How do you measure success? Is it when you are     

  • the head of your class?
  • the leader in your profession?
  • an outstanding athlete?
  • a popular entertainer?
  • elected to high political office?

 Or is it when you

  • get many promotions in your work?
  • receive accolades and applause?
  • achieve approval from your peers?

 Perhaps it is when

  • your investments perform well.
  • your income supports a high standard of living.
  • your children are successful.

These and many other measures are applied to gauge success. Merriam-Webster Dictionary defines success as achieving a “favorable or desired outcome.” Reaching one’s goals is certainly desirable but is that “success?”

The question is: Is it success or happiness that we seek?

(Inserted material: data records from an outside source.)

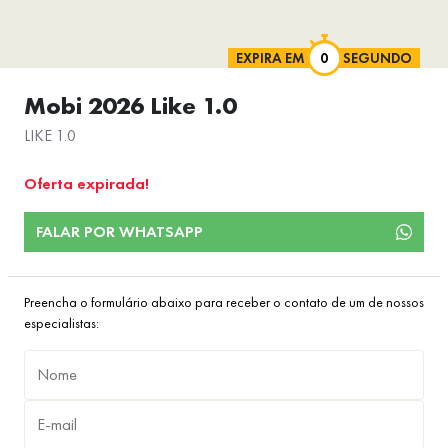
EXPIRA EM
SEGUNDO
Mobi 2026 Like 1.0
LIKE 1.0
Oferta expirada!
FALAR POR WHATSAPP
Preencha o formulário abaixo para receber o contato de um de nossos
especialistas:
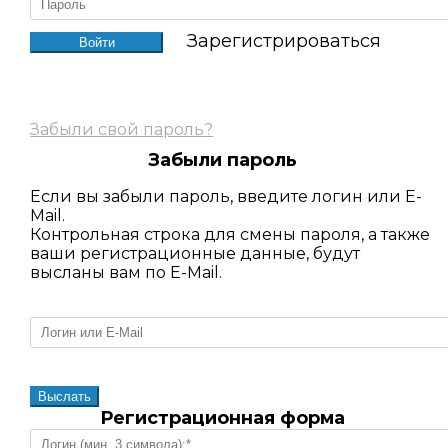
Зарегистрироваться
Забыли свой пароль?
Забыли пароль
Если вы забыли пароль, введите логин или E-
Mail.
Контрольная строка для смены пароля, а также
ваши регистрационные данные, будут
высланы вам по E-Mail.
Регистрационная форма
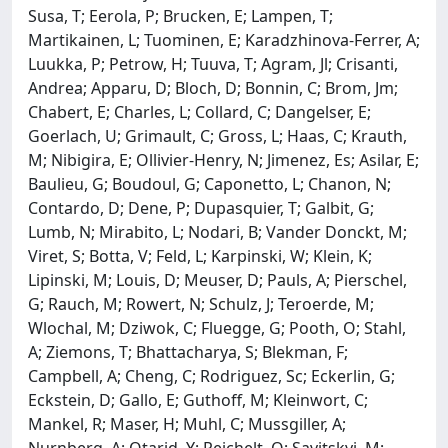
Susa, T; Eerola, P; Brucken, E; Lampen, T;
Martikainen, L; Tuominen, E; Karadzhinova-Ferrer, A;
Luukka, P; Petrow, H; Tuuva, T; Agram, Jl; Crisanti,
Andrea; Apparu, D; Bloch, D; Bonnin, C; Brom, Jm;
Chabert, E; Charles, L; Collard, C; Dangelser, E;
Goerlach, U; Grimault, C; Gross, L; Haas, C; Krauth,
M; Nibigira, E; Ollivier-Henry, N; Jimenez, Es; Asilar, E;
Baulieu, G; Boudoul, G; Caponetto, L; Chanon, N;
Contardo, D; Dene, P; Dupasquier, T; Galbit, G;
Lumb, N; Mirabito, L; Nodari, B; Vander Donckt, M;
Viret, S; Botta, V; Feld, L; Karpinski, W; Klein, K;
Lipinski, M; Louis, D; Meuser, D; Pauls, A; Pierschel,
G; Rauch, M; Rowert, N; Schulz, J; Teroerde, M;
Wlochal, M; Dziwok, C; Fluegge, G; Pooth, O; Stahl,
A; Ziemons, T; Bhattacharya, S; Blekman, F;
Campbell, A; Cheng, C; Rodriguez, Sc; Eckerlin, G;
Eckstein, D; Gallo, E; Guthoff, M; Kleinwort, C;
Mankel, R; Maser, H; Muhl, C; Mussgiller, A;
Nurnberg, A; Otarid, Y; Reichelt, O; Savitskyi, M;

I read a news story just last week about an Atlanta area businessman who achieved a good level of success and financial security but felt that something was still missing. He left the corporate world and founded an enterprise that helps Latin American coffee growers to be profitable. In that endeavor he has found a sense of fulfillment (happiness).

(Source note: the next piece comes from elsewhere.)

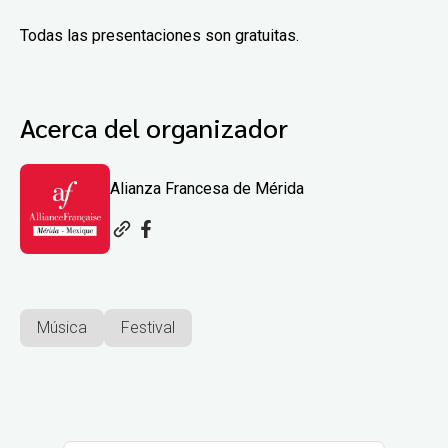
Todas las presentaciones son gratuitas.
Acerca del organizador
Alianza Francesa de Mérida
Música
Festival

Dale Carnegie said “Success is getting what you want. Happiness is wanting what you get.” This suggests that “success” and “happiness” may be distinctively different. I have lived long enough to realize that happiness is often not the result of getting what you want. My Mama used to tell me “your wants won’t hurt you.”  I think a part of what she was saying was that you are not always satisfied when you get whatever it is that you desire.

Some may measure success by the level of popularity or acclaim that one receives. But do they bring happiness? Erma Bombeck cautions not to confuse fame with success. She says, “Madonna is one; Helen Keller is the other.” You decide which is which and which one you desire.

Happiness is defined as “a state of well-being and contentment.” Success and happiness are necessarily contradictory. I believe it is possible to be both “successful” and “happy.” You can experience fulfillment and financial security while achieving your goals. One is not necessarily exclusive of the other. But contentment is something that cannot be measured by accomplishments or income. It is more than applause or acclaim can provide.

One mark of spiritual maturity is the ability to say with the Apostle Paul, “I have learned to be content, whatever the circumstances may be.” (Philippians 4:11) That is real success.